● Work order
Lines in the records below that contain the word "Sözleşmesi" must each be copied.

● Exercise data

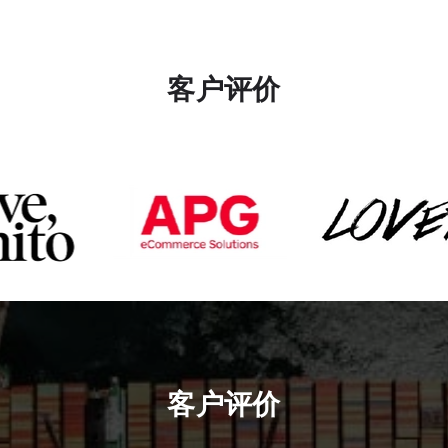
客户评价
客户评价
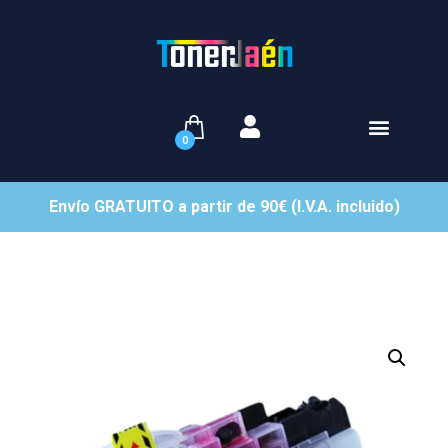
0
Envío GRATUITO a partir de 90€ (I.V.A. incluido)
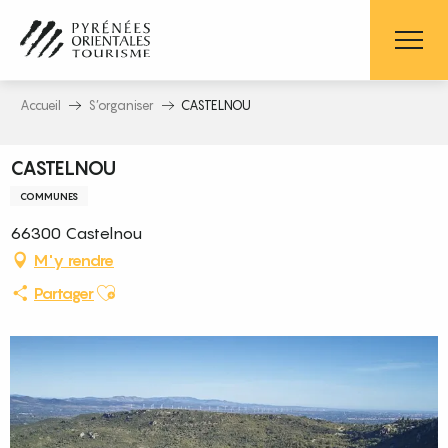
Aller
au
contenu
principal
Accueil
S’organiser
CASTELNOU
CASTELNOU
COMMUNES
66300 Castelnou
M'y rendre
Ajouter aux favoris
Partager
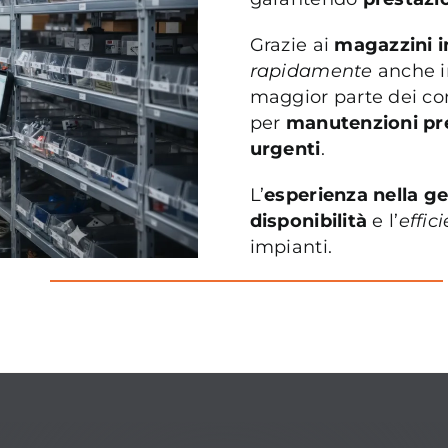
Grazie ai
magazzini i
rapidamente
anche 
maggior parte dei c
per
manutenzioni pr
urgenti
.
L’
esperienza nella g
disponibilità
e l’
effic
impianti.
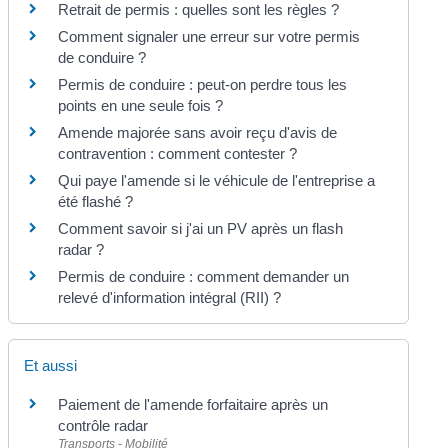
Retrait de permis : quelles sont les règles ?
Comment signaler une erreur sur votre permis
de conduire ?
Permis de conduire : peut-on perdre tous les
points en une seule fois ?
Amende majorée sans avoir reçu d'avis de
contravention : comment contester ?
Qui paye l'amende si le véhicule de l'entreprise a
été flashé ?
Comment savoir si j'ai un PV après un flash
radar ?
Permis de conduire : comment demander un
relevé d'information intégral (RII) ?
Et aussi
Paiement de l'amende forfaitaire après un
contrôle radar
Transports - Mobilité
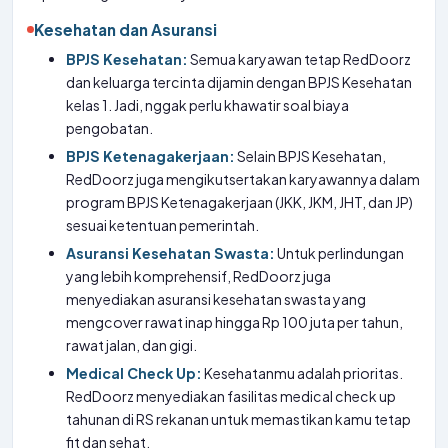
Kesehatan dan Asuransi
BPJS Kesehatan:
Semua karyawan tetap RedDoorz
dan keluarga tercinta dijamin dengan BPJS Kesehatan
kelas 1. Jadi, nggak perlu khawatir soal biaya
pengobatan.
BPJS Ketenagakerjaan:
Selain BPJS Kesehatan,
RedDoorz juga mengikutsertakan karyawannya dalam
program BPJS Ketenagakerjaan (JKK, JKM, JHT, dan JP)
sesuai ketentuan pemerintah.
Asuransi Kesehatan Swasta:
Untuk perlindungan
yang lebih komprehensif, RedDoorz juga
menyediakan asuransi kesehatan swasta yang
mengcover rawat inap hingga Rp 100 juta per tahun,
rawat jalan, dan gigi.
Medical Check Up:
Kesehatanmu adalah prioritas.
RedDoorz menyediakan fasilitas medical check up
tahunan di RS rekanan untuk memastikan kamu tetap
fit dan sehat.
* * *
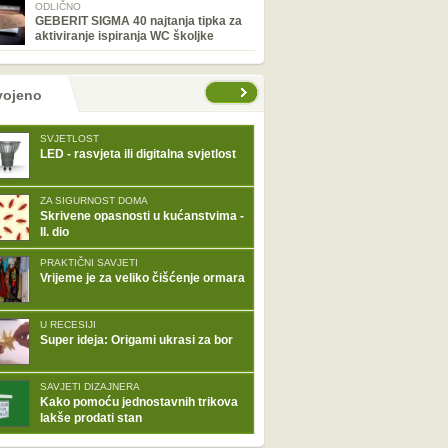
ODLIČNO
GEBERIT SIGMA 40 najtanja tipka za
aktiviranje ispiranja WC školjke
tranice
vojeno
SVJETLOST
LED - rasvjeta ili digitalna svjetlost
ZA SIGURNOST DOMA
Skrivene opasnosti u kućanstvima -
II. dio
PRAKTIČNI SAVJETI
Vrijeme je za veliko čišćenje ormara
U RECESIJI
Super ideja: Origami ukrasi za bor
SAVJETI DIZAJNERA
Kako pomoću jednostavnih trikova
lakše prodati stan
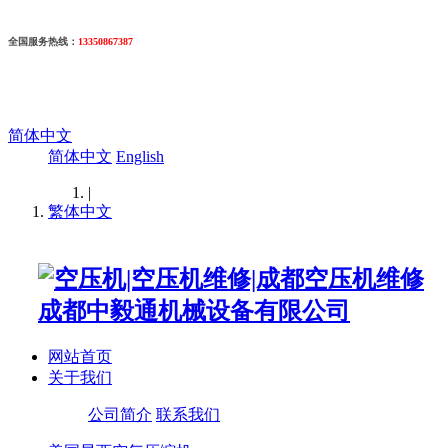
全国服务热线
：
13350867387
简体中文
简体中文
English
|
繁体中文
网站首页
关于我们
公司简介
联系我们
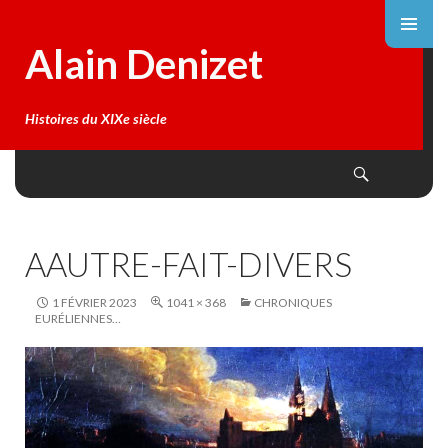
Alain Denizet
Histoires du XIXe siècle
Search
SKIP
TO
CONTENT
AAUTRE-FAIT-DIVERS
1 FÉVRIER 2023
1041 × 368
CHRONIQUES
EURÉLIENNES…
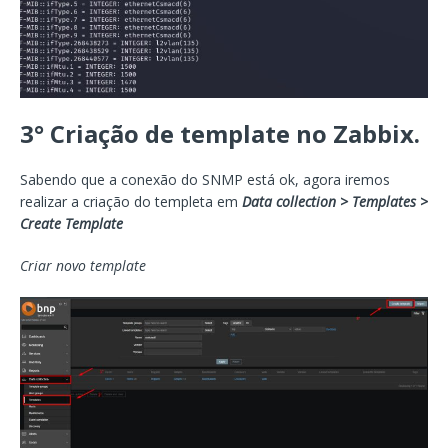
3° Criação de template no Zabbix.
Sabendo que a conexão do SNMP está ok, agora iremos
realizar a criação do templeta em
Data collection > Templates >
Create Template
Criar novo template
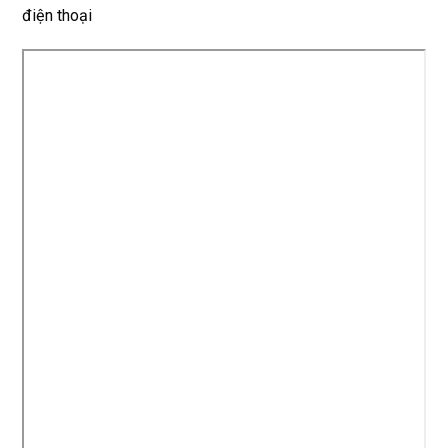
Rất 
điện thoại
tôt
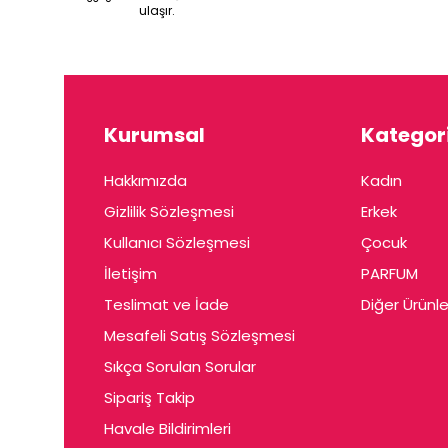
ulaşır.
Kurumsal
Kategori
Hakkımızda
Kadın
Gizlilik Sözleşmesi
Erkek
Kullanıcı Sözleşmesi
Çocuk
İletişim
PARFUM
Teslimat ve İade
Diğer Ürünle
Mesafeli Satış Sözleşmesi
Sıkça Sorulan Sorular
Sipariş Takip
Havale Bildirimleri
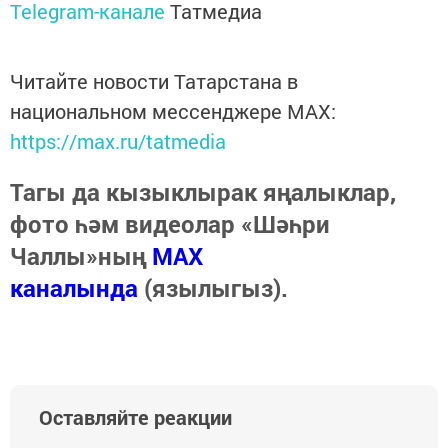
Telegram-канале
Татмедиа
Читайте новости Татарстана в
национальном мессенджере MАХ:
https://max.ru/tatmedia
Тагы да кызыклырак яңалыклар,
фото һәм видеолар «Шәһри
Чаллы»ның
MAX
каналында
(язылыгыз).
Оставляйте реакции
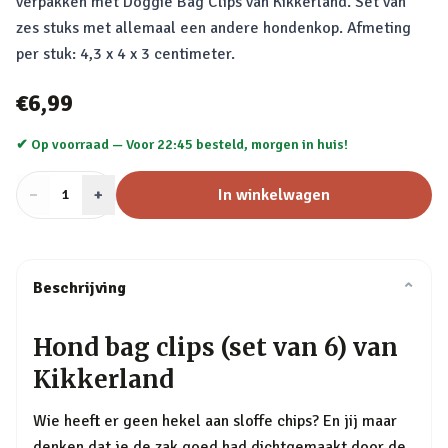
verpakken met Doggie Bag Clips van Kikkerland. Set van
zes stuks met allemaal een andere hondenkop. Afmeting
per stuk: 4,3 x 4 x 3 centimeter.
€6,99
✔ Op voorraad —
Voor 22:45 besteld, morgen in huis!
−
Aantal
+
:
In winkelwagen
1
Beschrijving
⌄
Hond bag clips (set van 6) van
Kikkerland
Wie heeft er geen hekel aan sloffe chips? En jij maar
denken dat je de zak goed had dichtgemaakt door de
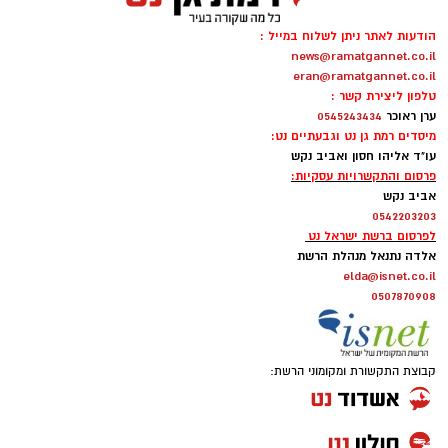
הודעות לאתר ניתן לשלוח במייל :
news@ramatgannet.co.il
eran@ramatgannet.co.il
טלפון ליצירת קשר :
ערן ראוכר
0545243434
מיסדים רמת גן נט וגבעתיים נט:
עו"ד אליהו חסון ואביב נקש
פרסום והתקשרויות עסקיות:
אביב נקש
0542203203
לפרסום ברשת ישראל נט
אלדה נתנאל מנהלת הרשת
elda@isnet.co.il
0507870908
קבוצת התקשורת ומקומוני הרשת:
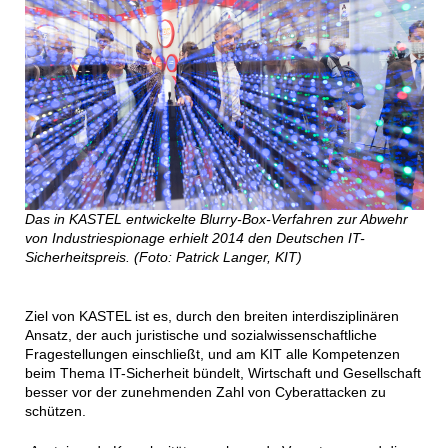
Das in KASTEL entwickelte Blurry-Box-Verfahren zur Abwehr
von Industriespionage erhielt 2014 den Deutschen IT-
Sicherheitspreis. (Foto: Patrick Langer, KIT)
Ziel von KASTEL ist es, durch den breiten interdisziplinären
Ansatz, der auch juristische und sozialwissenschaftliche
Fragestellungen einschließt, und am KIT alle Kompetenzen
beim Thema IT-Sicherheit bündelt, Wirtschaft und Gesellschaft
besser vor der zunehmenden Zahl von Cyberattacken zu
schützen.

● Completed task
Gizlilik Sözleşmesi
Kullanıcı Sözleşmesi
Mesafeli Satış Sözleşmesi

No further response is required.